[Saved entries]
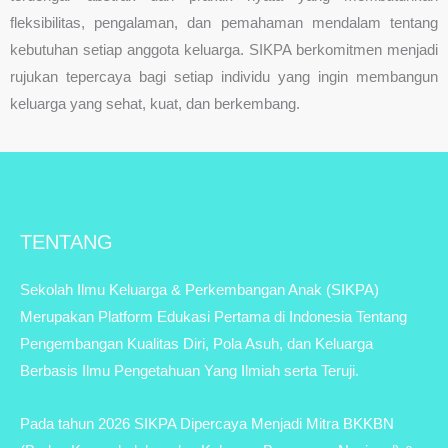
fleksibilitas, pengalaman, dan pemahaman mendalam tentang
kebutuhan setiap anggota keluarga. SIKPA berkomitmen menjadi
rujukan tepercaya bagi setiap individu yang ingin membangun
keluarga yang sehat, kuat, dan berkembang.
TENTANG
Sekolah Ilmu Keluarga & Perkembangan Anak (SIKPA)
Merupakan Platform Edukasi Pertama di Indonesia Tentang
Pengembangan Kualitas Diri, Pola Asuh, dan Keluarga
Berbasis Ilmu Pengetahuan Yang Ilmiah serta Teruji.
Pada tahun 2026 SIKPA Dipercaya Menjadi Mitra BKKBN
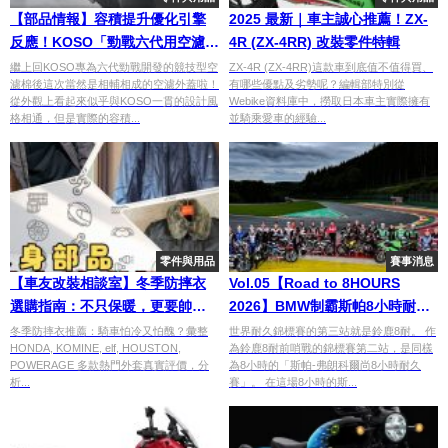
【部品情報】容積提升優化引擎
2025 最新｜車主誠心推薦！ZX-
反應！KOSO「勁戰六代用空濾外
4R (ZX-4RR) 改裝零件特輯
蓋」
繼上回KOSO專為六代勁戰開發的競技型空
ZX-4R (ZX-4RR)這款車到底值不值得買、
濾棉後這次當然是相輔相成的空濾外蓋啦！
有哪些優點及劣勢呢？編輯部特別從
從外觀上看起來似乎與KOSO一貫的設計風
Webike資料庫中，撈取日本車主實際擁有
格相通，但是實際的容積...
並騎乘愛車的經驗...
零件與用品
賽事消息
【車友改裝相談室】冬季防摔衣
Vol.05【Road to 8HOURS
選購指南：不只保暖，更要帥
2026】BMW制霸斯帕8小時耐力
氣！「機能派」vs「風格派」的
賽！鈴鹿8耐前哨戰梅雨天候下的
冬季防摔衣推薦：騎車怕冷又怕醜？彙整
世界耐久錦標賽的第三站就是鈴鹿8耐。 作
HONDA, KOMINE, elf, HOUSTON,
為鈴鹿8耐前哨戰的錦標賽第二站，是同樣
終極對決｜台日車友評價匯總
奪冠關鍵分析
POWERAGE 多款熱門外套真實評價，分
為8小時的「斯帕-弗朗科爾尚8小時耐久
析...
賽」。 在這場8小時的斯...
---
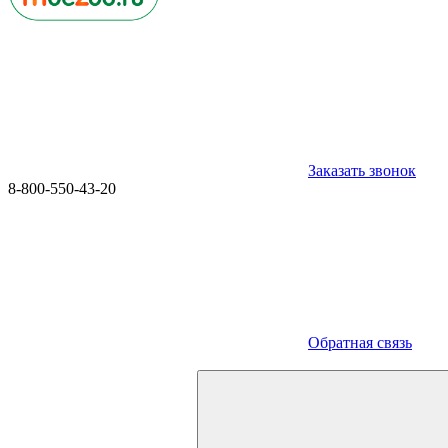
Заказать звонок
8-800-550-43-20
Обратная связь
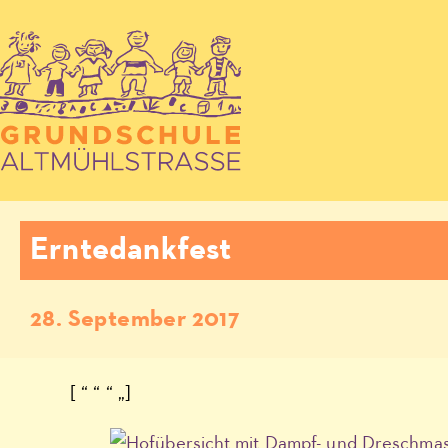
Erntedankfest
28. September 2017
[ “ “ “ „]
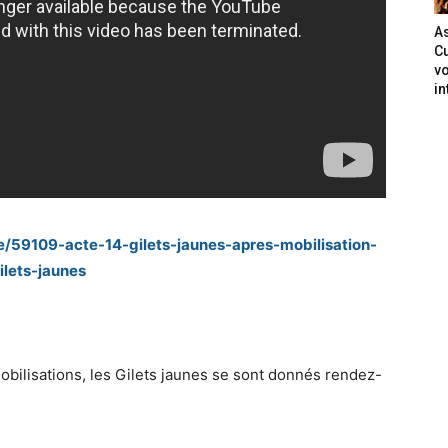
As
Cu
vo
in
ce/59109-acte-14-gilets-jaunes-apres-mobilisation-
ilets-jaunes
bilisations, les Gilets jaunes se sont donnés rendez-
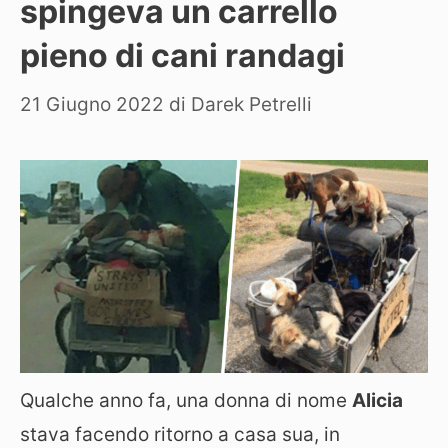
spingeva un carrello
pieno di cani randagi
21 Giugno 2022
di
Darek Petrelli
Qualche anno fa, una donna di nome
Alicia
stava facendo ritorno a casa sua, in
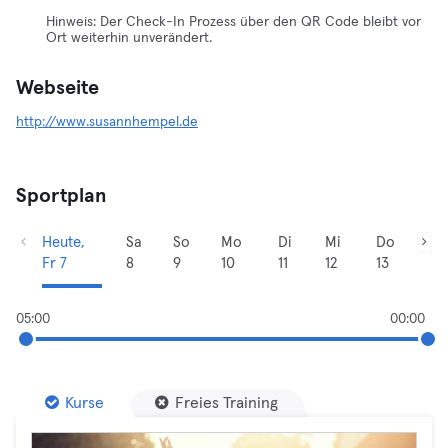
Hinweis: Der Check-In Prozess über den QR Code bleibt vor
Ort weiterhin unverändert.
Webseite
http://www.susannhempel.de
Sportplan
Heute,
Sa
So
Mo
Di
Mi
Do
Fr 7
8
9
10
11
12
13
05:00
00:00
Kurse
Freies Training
==
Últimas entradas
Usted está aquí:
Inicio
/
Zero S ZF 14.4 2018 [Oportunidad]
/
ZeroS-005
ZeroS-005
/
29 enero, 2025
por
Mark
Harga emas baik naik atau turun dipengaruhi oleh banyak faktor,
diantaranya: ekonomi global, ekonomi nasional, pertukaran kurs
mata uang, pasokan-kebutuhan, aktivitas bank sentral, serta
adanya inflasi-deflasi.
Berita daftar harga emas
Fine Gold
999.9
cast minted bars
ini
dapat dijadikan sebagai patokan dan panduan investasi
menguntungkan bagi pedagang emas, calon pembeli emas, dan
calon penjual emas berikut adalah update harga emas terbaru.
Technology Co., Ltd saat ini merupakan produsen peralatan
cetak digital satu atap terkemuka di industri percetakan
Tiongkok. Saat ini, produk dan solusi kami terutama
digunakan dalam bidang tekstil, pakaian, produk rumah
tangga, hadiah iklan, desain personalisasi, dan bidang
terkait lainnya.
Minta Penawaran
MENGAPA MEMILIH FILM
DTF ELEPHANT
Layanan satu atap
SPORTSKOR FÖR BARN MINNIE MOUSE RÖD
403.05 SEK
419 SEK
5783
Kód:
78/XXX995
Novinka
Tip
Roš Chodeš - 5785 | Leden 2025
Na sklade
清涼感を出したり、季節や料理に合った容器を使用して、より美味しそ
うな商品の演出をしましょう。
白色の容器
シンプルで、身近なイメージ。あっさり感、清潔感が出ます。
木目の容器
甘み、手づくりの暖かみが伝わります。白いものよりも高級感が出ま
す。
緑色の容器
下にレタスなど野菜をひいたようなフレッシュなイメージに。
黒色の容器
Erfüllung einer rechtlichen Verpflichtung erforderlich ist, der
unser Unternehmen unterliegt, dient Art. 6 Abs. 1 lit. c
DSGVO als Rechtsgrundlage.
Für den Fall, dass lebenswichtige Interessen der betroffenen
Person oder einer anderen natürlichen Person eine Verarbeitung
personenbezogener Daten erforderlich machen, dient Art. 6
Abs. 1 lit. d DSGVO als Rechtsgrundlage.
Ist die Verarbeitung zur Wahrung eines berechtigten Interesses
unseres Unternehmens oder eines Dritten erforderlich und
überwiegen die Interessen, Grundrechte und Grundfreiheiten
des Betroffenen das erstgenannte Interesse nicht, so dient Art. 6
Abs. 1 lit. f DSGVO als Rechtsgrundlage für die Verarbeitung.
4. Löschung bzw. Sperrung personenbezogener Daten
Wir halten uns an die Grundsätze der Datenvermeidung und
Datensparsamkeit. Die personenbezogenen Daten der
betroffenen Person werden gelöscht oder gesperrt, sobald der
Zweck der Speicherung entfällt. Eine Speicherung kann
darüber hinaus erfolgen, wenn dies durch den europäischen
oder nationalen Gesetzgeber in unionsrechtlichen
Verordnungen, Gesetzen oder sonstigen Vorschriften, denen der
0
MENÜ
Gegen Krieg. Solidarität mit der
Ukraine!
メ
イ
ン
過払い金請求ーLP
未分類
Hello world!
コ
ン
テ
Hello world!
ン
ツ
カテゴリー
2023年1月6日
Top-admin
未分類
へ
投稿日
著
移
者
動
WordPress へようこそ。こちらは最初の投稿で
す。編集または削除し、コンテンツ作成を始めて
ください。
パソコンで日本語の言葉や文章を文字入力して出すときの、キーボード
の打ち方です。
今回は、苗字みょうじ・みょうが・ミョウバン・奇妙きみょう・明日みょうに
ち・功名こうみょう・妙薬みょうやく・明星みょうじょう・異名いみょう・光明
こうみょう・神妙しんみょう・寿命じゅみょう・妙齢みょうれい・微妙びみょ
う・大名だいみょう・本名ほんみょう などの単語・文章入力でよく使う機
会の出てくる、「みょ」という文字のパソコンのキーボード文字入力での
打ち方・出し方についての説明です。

**WHAT NEEDS TO BE DONE:**
Wherever a line above contains the string "calon", copy that line.

**ANSWER TO THIS EXERCISE:**
menguntungkan bagi pedagang emas, calon pembeli emas, dan
calon penjual emas berikut adalah update harga emas terbaru.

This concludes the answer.